Firewalls and UCMA applications
Posted: July 2nd, 2012 | Author: Michael | Filed under: UCMA 3.0 | Tags: 504, firewall, timeout, troubleshooting, UCMA | 1 Comment »If you’ve worked with UCMA for a while, it’s likely that you’ve had at least one incident where firewall settings caused issues with a UCMA application. Since firewall configuration seems to be one of the most common sources of mysterious troubles with UCMA applications, I thought I would write up a few notes about this in the hope that it will save someone a long and frustrating troubleshooting session.
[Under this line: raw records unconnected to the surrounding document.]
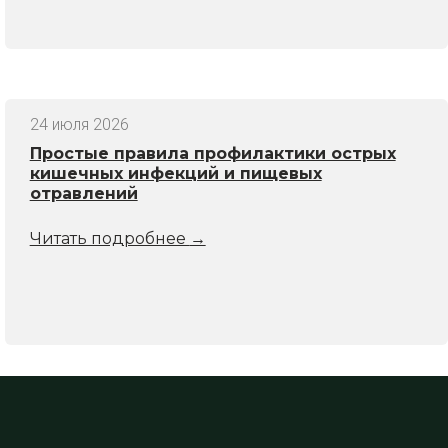
24 июля 2026
Простые правила профилактики острых
кишечных инфекций и пищевых
отравлений
Читать подробнее
→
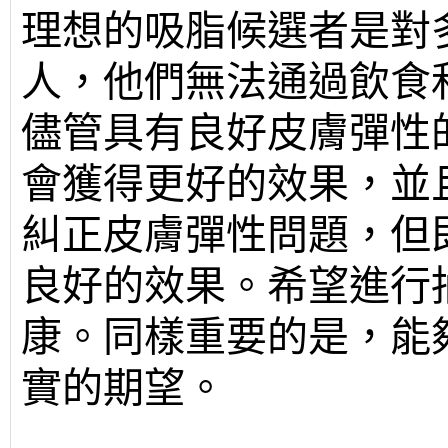
理想的吸脂候選者是對
人，他們無法通過飲食
儘管具有良好皮膚彈性
會獲得更好的效果，並
糾正皮膚彈性問題，但
良好的效果。希望進行
康。同樣重要的是，能
實的期望。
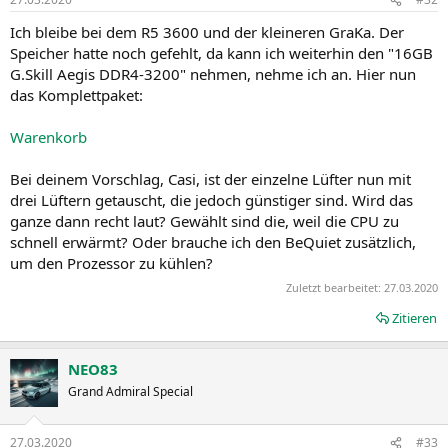
Ich bleibe bei dem R5 3600 und der kleineren GraKa. Der
Speicher hatte noch gefehlt, da kann ich weiterhin den "16GB
G.Skill Aegis DDR4-3200" nehmen, nehme ich an. Hier nun
das Komplettpaket:
Warenkorb
Bei deinem Vorschlag, Casi, ist der einzelne Lüfter nun mit
drei Lüftern getauscht, die jedoch günstiger sind. Wird das
ganze dann recht laut? Gewählt sind die, weil die CPU zu
schnell erwärmt? Oder brauche ich den BeQuiet zusätzlich,
um den Prozessor zu kühlen?
Zuletzt bearbeitet:
27.03.2020
Zitieren
NEO83
Grand Admiral Special
27.03.2020
#33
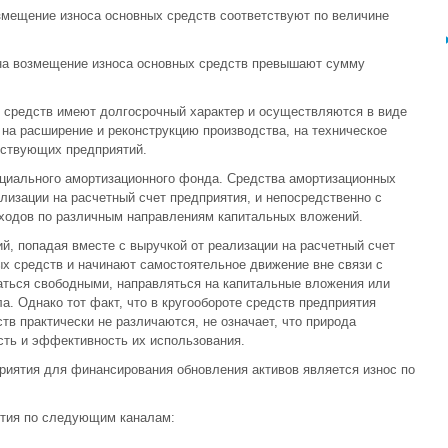
озмещение износа основных средств соответствуют по величине
 на возмещение износа основных средств превышают сумму
х средств имеют долгосрочный характер и осуществляются в виде
 на расширение и реконструкцию производства, на техническое
йствующих предприятий.
ециального амортизационного фонда. Средства амортизационных
лизации на расчетный счет предприятия, и непосредственно с
сходов по различным направлениям капитальных вложений.
, попадая вместе с выручкой от реализации на расчетный счет
ых средств и начинают самостоятельное движение вне связи с
ться свободными, направляться на капитальные вложения или
а. Однако тот факт, что в кругообороте средств предприятия
тв практически не различаются, не означает, что природа
сть и эффективность их использования.
риятия для финансирования обновления активов является износ по
ятия по следующим каналам:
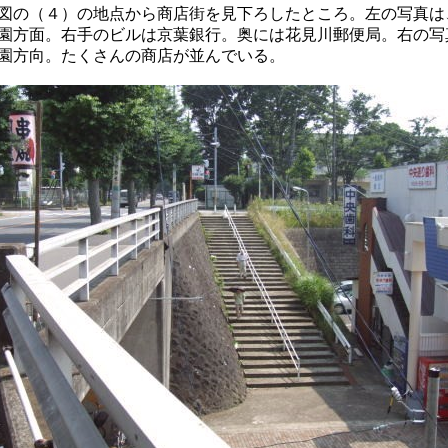
図の（４）の地点から商店街を見下ろしたところ。左の写真は
園方面。右手のビルは京葉銀行。奥には花見川郵便局。右の写
園方向。たくさんの商店が並んでいる。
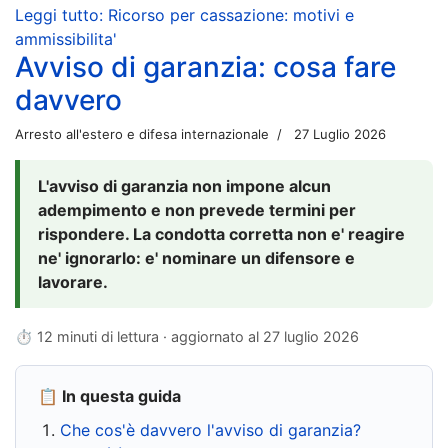
Leggi tutto: Ricorso per cassazione: motivi e
ammissibilita'
Avviso di garanzia: cosa fare
davvero
Arresto all'estero e difesa internazionale
27 Luglio 2026
L'avviso di garanzia non impone alcun
adempimento e non prevede termini per
rispondere. La condotta corretta non e' reagire
ne' ignorarlo: e' nominare un difensore e
lavorare.
⏱ 12 minuti di lettura · aggiornato al
27 luglio 2026
📋 In questa guida
Che cos'è davvero l'avviso di garanzia?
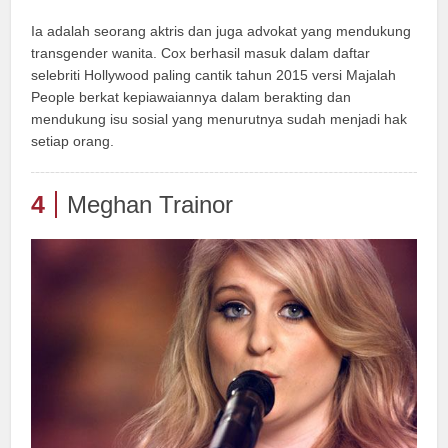
Ia adalah seorang aktris dan juga advokat yang mendukung
transgender wanita. Cox berhasil masuk dalam daftar
selebriti Hollywood paling cantik tahun 2015 versi Majalah
People berkat kepiawaiannya dalam berakting dan
mendukung isu sosial yang menurutnya sudah menjadi hak
setiap orang.
4
Meghan Trainor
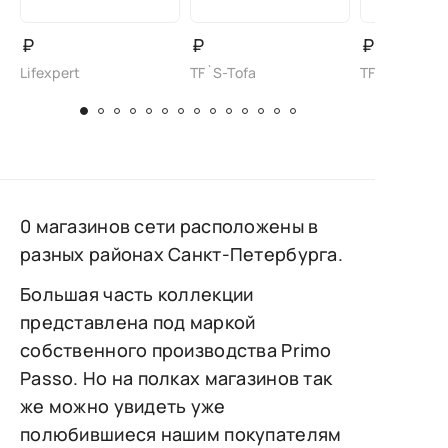
₽
₽
₽
Lifexpert
TF`S-Tofa
TF`S-Tofa
0 магазинов сети расположены в
разных районах Санкт-Петербурга.
Большая часть коллекции
представлена под маркой
собственного производства Primo
Passo. Но на полках магазинов так
же можно увидеть уже
полюбившиеся нашим покупателям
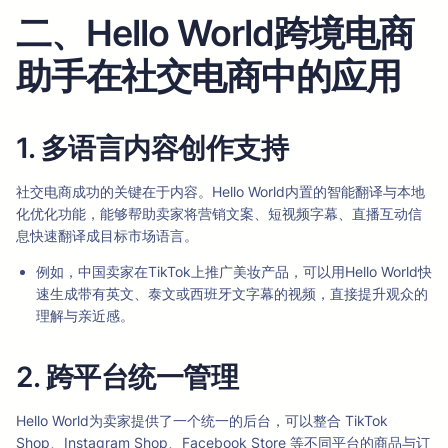
二、Hello World跨境电商
助手在社交电商中的应用
1. 多语言内容创作支持
社交电商成功的关键在于内容。Hello World内置的智能翻译与本地
化优化功能，能够帮助卖家将营销文案、短视频字幕、直播互动信
息快速翻译成目标市场语言。
例如，中国卖家在TikTok上推广美妆产品，可以用Hello World快
速生成带有英文、泰文或西班牙文字幕的视频，直接提升观众的
理解与亲近感。
2. 跨平台统一管理
Hello World为卖家提供了一个统一的后台，可以整合 TikTok
Shop、Instagram Shop、Facebook Store 等不同平台的商品与订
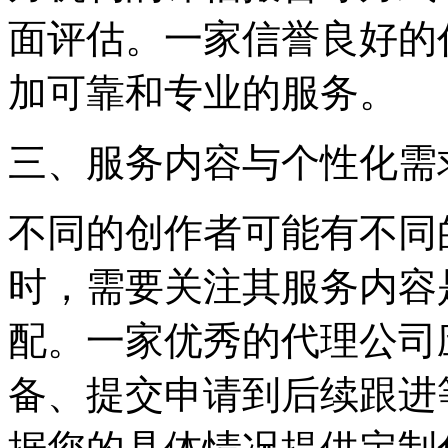
面评估。一家信誉良好的
加可靠和专业的服务。
三、服务内容与个性化需
不同的创作者可能有不同
时，需要关注其服务内容
配。一家优秀的代理公司
备、提交申请到后续跟进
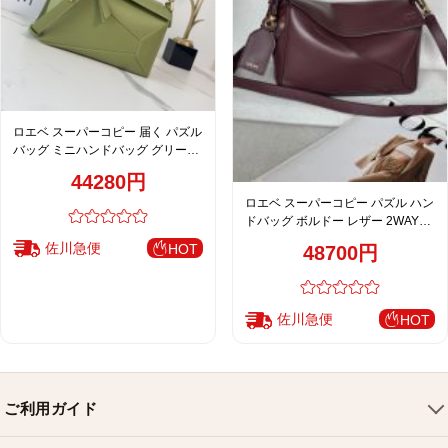
ロエベ スーパーコピー 届く パズル
バッグ ミニハンドバッグ グリーン
レディース 新作
44280円
ロエベ スーパーコピー パズル ハン
ドバッグ ボルドー レザー 2WAYシ
ョルダーバッグ
佐川急便
HOT
48700円
佐川急便
HOT
ご利用ガイド
会社概要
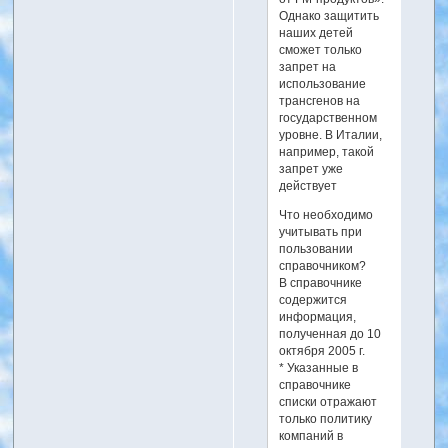
Однако защитить
наших детей
сможет только
запрет на
использование
трансгенов на
государственном
уровне. В Италии,
например, такой
запрет уже
действует
Что необходимо
учитывать при
пользовании
справочником?
В справочнике
содержится
информация,
полученная до 10
октября 2005 г.
* Указанные в
справочнике
списки отражают
только политику
компаний в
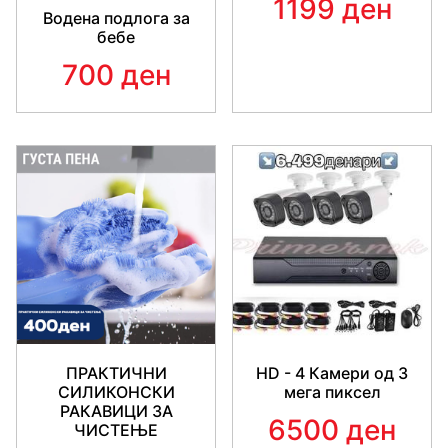
1199 ден
Водена подлога за
бебе
700 ден
ПРАКТИЧНИ
HD - 4 Камери од 3
СИЛИКОНСКИ
мега пиксел
РАКАВИЦИ ЗА
6500 ден
ЧИСТЕЊЕ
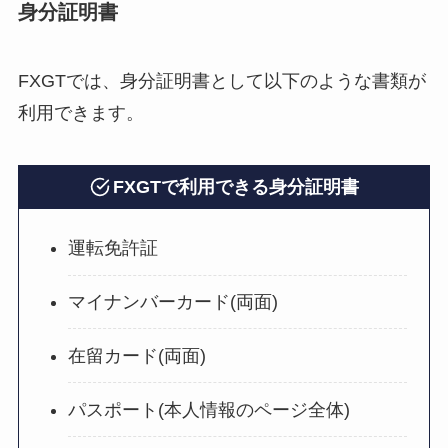
身分証明書
FXGTでは、身分証明書として以下のような書類が
利用できます。
FXGTで利用できる身分証明書
運転免許証
マイナンバーカード(両面)
在留カード(両面)
パスポート(本人情報のページ全体)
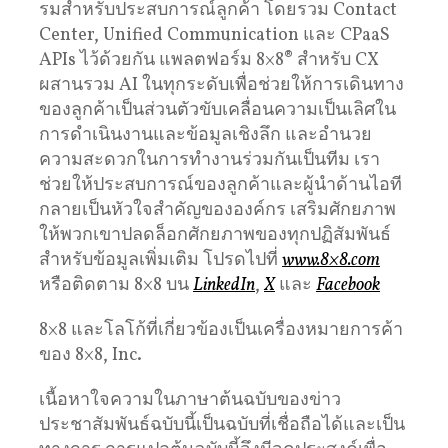
รมสําหรับประสบการณ์ลูกค้า โดยรวม Contact
Center, Unified Communication และ CPaaS
APIs ไว้ด้วยกัน แพลตฟอร์ม 8×8® สําหรับ CX
ผสานรวม AI ในทุกระดับเพื่อช่วยให้การเดินทาง
ของลูกค้าเป็นส่วนตัวขับเคลื่อนความเป็นเลิศใน
การดําเนินงานและข้อมูลเชิงลึก และอํานวย
ความสะดวกในการทํางานร่วมกันเป็นทีม เรา
ช่วยให้ประสบการณ์ของลูกค้าและผู้นําด้านไอที
กลายเป็นหัวใจสําคัญขององค์กร เสริมศักยภาพ
ให้พวกเขาปลดล็อกศักยภาพของทุกปฏิสัมพันธ์
สําหรับข้อมูลเพิ่มเติม โปรดไปที่
www.8×8.com
หรือติดตาม 8×8 บน
LinkedIn
,
X
และ
Facebook
8×8 และโลโก้ที่เกี่ยวข้องเป็นเครื่องหมายการค้า
ของ 8×8, Inc.
เนื้อหาใจความในภาษาต้นฉบับของข่าว
ประชาสัมพันธ์ฉบับนี้เป็นฉบับที่เชื่อถือได้และเป็น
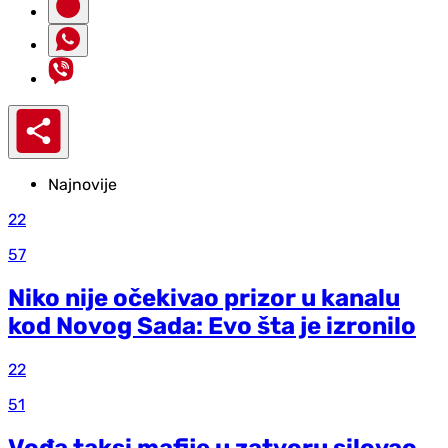
Najnovije
22
57
Niko nije očekivao prizor u kanalu
kod Novog Sada: Evo šta je izronilo
22
51
Vođa taksi mafije u zatvoru silovao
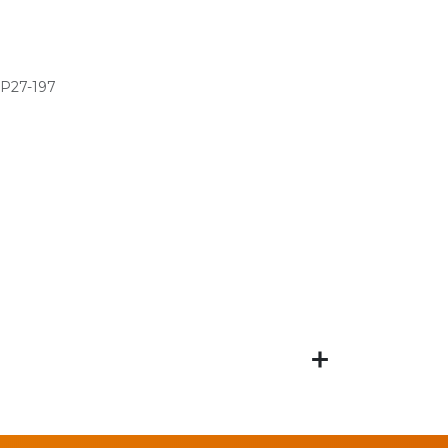
P27-197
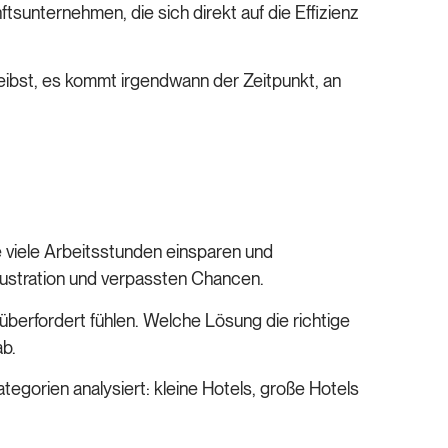
tsunternehmen, die sich direkt auf die Effizienz
eibst, es kommt irgendwann der Zeitpunkt, an
e viele Arbeitsstunden einsparen und
Frustration und verpassten Chancen.
überfordert fühlen. Welche Lösung die richtige
 ab.
egorien analysiert: kleine Hotels, große Hotels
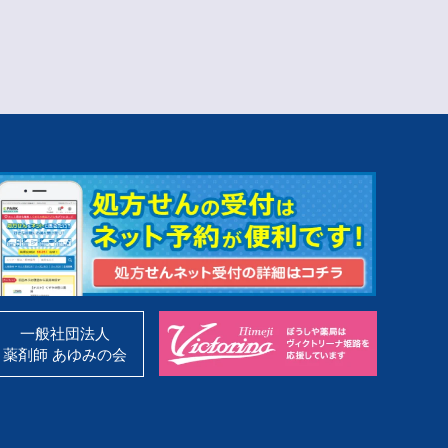
一般社団法人
薬剤師 あゆみの会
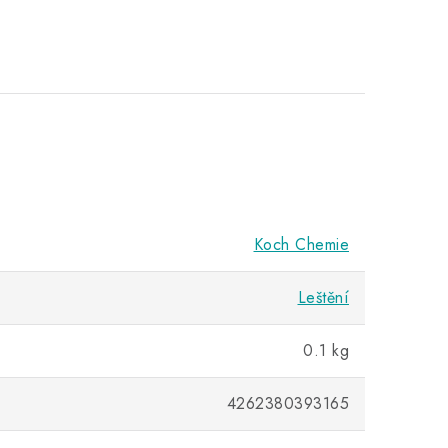
Koch Chemie
Leštění
0.1 kg
4262380393165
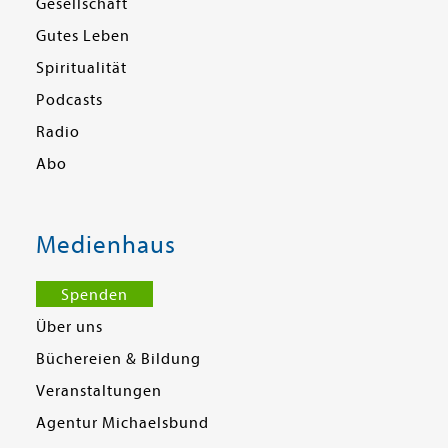
Gesellschaft
Gutes Leben
Spiritualität
Podcasts
Radio
Abo
Medienhaus
Spenden
Über uns
Büchereien & Bildung
Veranstaltungen
Agentur Michaelsbund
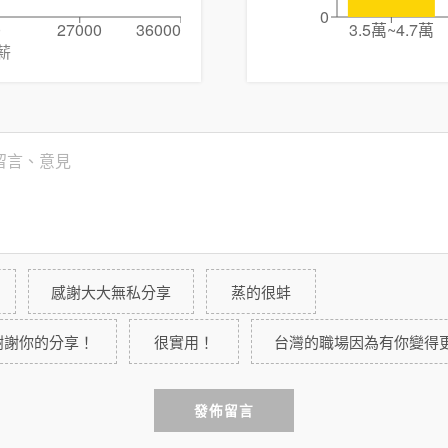
0
0
27000
36000
3.5萬~4.7萬
薪
感謝大大無私分享
蒸的很蚌
謝謝你的分享！
很實用！
台灣的職場因為有你變得
發佈留言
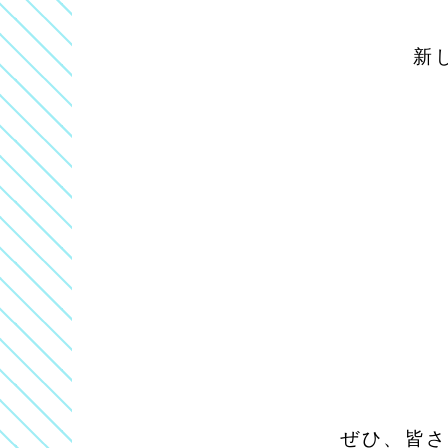
新
ぜひ、皆さ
There are two issues that firewalls can cause for UCMA applications. The first, and most common, happens when the firewall blocks incoming connections on the application’s listening port, which you define when you provision the trusted application using Lync Management Shell. If the firewall is blocking incoming connections on this port, the UCMA application will never know that Lync Server is trying to send it a call. Usually the way this manifests itself is that calls or IMs to the application don’t go through, and time out with a 504 error. If your application is load balanced, and the issue is affecting only one server, you may instead get long delays before the call fails over to the working server.
What often confuses people who are trying to debug this problem is that the event handler for incoming calls will never fire in the UCMA application. The call never makes it to the UCMA application at all.
If you see this behaviour, check Windows Firewall or whatever firewall is protecting the application server, and ensure that it is allowing incoming TCP connections on the UCMA application’s listening port.
Opening just the listening port may not fix the problem if your application needs to handle audio, video, or app sharing calls. For these types of calls, Lync uses one or more ports in the range 1024 – 65535. If the firewall is blocking the ports your application is trying to use for media, you may see calls connect and then immediately fail when the media doesn’t go through.
In general, if you’re having trouble establishing calls to your UCMA application, firewall configuration should be one of the first things you check. Of course, please make sure that any changes you make, especially in production environments, don’t create security issues!
For me it seems that UCMA stack is clever enough to automatically open the selected RTP and RTCP ports when SIP session is established. What we generally do is just to open the TCP port provisioned for MTLS. No problem with the media streams afterwards.